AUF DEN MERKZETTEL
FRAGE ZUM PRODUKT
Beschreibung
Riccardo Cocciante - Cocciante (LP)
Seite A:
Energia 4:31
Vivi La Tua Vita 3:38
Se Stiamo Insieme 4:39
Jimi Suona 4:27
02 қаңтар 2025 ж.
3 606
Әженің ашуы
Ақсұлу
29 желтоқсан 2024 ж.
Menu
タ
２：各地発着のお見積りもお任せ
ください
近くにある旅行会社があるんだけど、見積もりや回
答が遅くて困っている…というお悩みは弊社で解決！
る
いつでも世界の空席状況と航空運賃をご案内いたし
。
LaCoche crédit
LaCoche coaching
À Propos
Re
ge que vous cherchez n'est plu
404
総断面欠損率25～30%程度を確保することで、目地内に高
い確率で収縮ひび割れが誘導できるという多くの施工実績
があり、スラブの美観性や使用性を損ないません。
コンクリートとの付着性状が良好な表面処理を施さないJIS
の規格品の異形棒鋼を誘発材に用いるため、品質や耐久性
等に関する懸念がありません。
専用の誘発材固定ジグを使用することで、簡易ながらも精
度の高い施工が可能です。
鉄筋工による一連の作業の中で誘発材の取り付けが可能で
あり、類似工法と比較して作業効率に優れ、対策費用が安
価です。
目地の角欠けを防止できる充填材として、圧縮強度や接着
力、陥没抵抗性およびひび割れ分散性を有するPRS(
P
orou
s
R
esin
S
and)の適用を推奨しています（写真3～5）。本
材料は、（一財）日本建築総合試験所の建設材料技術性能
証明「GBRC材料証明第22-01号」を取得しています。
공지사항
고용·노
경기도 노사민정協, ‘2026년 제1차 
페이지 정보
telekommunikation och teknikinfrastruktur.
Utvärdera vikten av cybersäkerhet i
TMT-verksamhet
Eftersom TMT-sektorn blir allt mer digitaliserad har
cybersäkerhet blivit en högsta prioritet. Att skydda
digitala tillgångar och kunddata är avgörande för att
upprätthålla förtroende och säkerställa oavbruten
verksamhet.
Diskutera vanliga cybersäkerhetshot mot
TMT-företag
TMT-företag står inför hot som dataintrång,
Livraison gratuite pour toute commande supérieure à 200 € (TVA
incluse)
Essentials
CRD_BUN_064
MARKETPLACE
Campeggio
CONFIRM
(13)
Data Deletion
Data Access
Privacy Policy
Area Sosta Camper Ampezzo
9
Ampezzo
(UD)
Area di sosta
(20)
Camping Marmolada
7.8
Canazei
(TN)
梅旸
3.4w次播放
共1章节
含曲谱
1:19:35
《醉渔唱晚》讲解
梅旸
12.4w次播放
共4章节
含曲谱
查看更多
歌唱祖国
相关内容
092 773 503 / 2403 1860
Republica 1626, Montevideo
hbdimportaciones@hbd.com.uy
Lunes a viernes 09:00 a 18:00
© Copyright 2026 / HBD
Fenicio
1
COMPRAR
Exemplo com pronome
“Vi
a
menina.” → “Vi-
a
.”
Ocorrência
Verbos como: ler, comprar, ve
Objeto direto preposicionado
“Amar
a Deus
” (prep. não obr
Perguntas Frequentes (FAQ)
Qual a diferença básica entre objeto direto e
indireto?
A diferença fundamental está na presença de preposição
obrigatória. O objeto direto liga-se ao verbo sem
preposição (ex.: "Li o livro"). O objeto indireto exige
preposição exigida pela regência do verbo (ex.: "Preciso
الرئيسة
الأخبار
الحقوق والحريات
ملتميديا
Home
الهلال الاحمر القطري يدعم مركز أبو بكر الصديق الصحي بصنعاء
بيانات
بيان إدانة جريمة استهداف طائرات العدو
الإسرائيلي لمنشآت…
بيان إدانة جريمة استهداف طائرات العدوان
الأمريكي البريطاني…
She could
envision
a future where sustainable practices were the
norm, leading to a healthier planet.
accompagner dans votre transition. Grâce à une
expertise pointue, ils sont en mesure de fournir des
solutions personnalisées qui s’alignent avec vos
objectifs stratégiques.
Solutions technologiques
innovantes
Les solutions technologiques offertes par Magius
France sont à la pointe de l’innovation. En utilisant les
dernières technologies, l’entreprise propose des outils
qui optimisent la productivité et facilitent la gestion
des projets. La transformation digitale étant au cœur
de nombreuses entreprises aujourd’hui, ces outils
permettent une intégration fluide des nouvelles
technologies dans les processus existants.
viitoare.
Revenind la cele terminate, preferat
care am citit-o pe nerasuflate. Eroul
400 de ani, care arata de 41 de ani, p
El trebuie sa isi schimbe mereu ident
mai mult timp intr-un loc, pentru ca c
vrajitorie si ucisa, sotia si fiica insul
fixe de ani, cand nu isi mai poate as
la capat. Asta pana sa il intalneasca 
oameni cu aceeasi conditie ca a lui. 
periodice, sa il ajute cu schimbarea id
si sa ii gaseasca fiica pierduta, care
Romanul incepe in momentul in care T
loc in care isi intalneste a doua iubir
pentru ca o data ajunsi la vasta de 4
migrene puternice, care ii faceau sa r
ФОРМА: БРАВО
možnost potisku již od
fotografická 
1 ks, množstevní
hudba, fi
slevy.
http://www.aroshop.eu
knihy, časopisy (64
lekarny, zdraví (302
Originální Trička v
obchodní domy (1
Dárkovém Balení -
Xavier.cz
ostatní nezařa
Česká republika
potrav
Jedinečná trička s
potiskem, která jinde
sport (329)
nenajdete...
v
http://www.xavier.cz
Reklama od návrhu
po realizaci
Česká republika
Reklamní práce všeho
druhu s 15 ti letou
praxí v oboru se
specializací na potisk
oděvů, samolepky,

● **About this task**: Count how many lines of the entries include the string "företag". The number is the entire answer.

● **Written answer**: 2